◆ WORK TASK
Without the pictures, retype exactly the lines from the top of the entries below through the line that contains "Відкрита конструкція бандажа".

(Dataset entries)
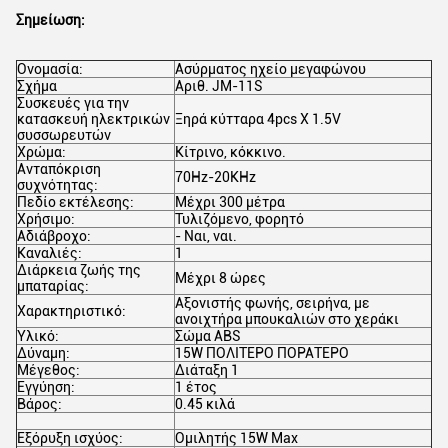
Σημείωση:
Ονομασία:
Ασύρματος ηχείο μεγαφώνου
Σχήμα
Αριθ. JM-11S
Συσκευές για την
κατασκευή ηλεκτρικών
Ξηρά κύτταρα 4pcs X 1.5V
συσσωρευτών
Χρώμα:
Κίτρινο, κόκκινο.
Ανταπόκριση
70Hz-20KHz
συχνότητας:
Πεδίο εκτέλεσης:
Μέχρι 300 μέτρα
Χρήσιμο:
Τυλιζόμενο, φορητό
Αδιάβροχο:
- Ναι, ναι.
Καναλιές:
1
Διάρκεια ζωής της
Μέχρι 8 ώρες
μπαταρίας:
Αξονιστής φωνής, σειρήνα, με
Χαρακτηριστικό:
ανοιχτήρα μπουκαλιών στο χεράκι
Υλικό:
Σώμα ABS
Δύναμη:
15W ΠΟΛΙΤΕΡΟ ΠΟΡΑΤΕΡΟ
Μέγεθος:
Διάταξη 1
Εγγύηση:
1 έτος
Βάρος:
0.45 κιλά
Εξόρυξη ισχύος:
Ομιλητής 15W Max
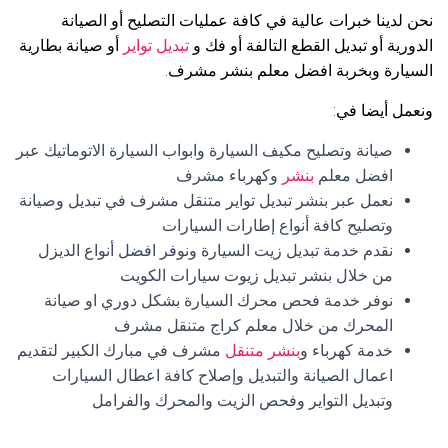
نحن لدينا خبرات عالية في كافة عمليات التصليح أو الصيانة
الدورية أو تبديل القطع التالفة أو فك و
تبديل تواير
أو صيانة بطارية
السيارة وبخربة افضل معلم بنشر مشرف.
ونعمل أيضا في:
صيانة وتصليح مكيف السيارة وابواب السيارة الاتوماتيك عبر
افضل معلم
بنشر
وكهرباء مشرف
نعمل عبر بنشر تبديل تواير متنقل مشرف في تبديل وصيانة
وتصليح كافة أنواع إطارات السيارات
نقدم خدمة تبديل زيت السيارة ونوفر افضل أنواع الديزل
من خلال بنشر تبديل زيوت سيارات الكويت
نوفر خدمة فحص محرك السيارة بشكل دوري او صيانة
المحرك من خلال معلم كراج متنقل مشرف
خدمة كهرباء و
بنشر متنقل
مشرف في مبارك الكبير لتقديم
اعمال الصيانة والتبديل وإصلاح كافة اعطال السيارات
وتبديل التواير وفحص الزيت والمحرك والفرامل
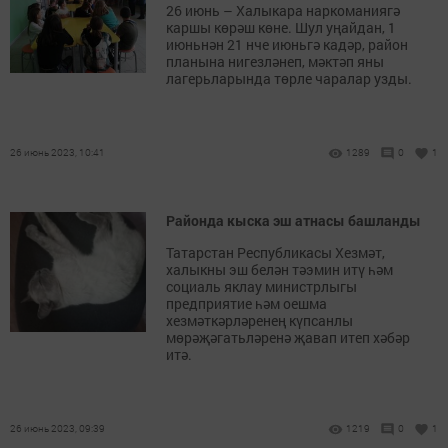
26 июнь – Халыкара наркоманиягә
каршы көрәш көне. Шул уңайдан, 1
июньнән 21 нче июньгә кадәр, район
планына нигезләнеп, мәктәп яны
лагерьларында төрле чаралар узды.
26 июнь 2023, 10:41
1289
0
1
Районда кыска эш атнасы башланды
Татарстан Республикасы Хезмәт,
халыкны эш белән тәэмин итү һәм
социаль яклау министрлыгы
предприятие һәм оешма
хезмәткәрләренең күпсанлы
мөрәҗәгатьләренә җавап итеп хәбәр
итә.
26 июнь 2023, 09:39
1219
0
1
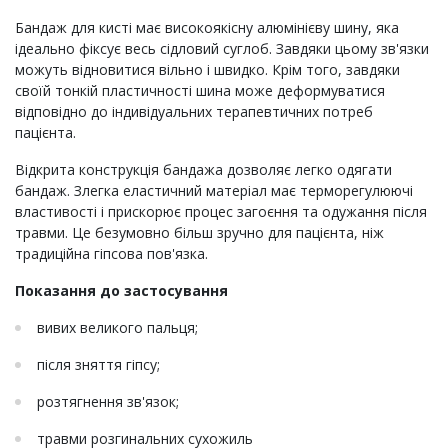
Бандаж для кисті має високоякісну алюмінієву шину, яка
ідеально фіксує весь сідловий суглоб. Завдяки цьому зв'язки
можуть відновитися вільно і швидко. Крім того, завдяки
своїй тонкій пластичності шина може деформуватися
відповідно до індивідуальних терапевтичних потреб
пацієнта.
Відкрита конструкція бандажа дозволяє легко одягати
бандаж. Злегка еластичний матеріал має терморегулюючі
властивості і прискорює процес загоєння та одужання після
травми. Це безумовно більш зручно для пацієнта, ніж
традиційна гіпсова пов'язка.
Показання до застосування
вивих великого пальця;
після зняття гіпсу;
розтягнення зв'язок;
травми розгинальних сухожиль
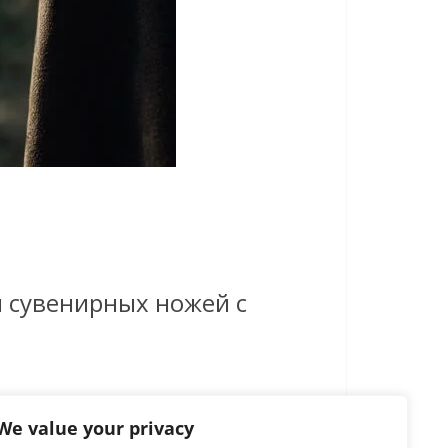
я сувенирных ножей с
We value your privacy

◆ ANSWER SECTION
Σημείωση:
Ονομασία:
Ασύρματος ηχείο μεγαφώνου
Σχήμα
Αριθ. JM-11S
Συσκευές για την
κατασκευή ηλεκτρικών
Ξηρά κύτταρα 4pcs X 1.5V
συσσωρευτών
Χρώμα:
Κίτρινο, κόκκινο.
Ανταπόκριση
70Hz-20KHz
συχνότητας:
Πεδίο εκτέλεσης:
Μέχρι 300 μέτρα
Χρήσιμο:
Τυλιζόμενο, φορητό
Αδιάβροχο:
- Ναι, ναι.
Καναλιές:
1
Διάρκεια ζωής της
Μέχρι 8 ώρες
μπαταρίας:
Αξονιστής φωνής, σειρήνα, με
Χαρακτηριστικό:
ανοιχτήρα μπουκαλιών στο χεράκι
Υλικό:
Σώμα ABS
Δύναμη:
15W ΠΟΛΙΤΕΡΟ ΠΟΡΑΤΕΡΟ
Μέγεθος:
Διάταξη 1
Εγγύηση:
1 έτος
Βάρος:
0.45 κιλά
Εξόρυξη ισχύος:
Ομιλητής 15W Max
نحن لدينا خبرات عالية في كافة عمليات التصليح أو الصيانة
الدورية أو تبديل القطع التالفة أو فك و
تبديل تواير
أو صيانة بطارية
السيارة وبخربة افضل معلم بنشر مشرف.
ونعمل أيضا في:
صيانة وتصليح مكيف السيارة وابواب السيارة الاتوماتيك عبر
افضل معلم
بنشر
وكهرباء مشرف
نعمل عبر بنشر تبديل تواير متنقل مشرف في تبديل وصيانة
وتصليح كافة أنواع إطارات السيارات
نقدم خدمة تبديل زيت السيارة ونوفر افضل أنواع الديزل
من خلال بنشر تبديل زيوت سيارات الكويت
نوفر خدمة فحص محرك السيارة بشكل دوري او صيانة
المحرك من خلال معلم كراج متنقل مشرف
خدمة كهرباء و
بنشر متنقل
مشرف في مبارك الكبير لتقديم
اعمال الصيانة والتبديل وإصلاح كافة اعطال السيارات
وتبديل التواير وفحص الزيت والمحرك والفرامل
26 июнь – Халыкара наркоманиягә
каршы көрәш көне. Шул уңайдан, 1
июньнән 21 нче июньгә кадәр, район
планына нигезләнеп, мәктәп яны
лагерьларында төрле чаралар узды.
26 июнь 2023, 10:41
1289
0
1
Районда кыска эш атнасы башланды
Татарстан Республикасы Хезмәт,
халыкны эш белән тәэмин итү һәм
социаль яклау министрлыгы
предприятие һәм оешма
хезмәткәрләренең күпсанлы
мөрәҗәгатьләренә җавап итеп хәбәр
итә.
26 июнь 2023, 09:39
1219
0
1
Бандаж для кисті має високоякісну алюмінієву шину, яка
ідеально фіксує весь сідловий суглоб. Завдяки цьому зв'язки
можуть відновитися вільно і швидко. Крім того, завдяки
своїй тонкій пластичності шина може деформуватися
відповідно до індивідуальних терапевтичних потреб
пацієнта.
Відкрита конструкція бандажа дозволяє легко одягати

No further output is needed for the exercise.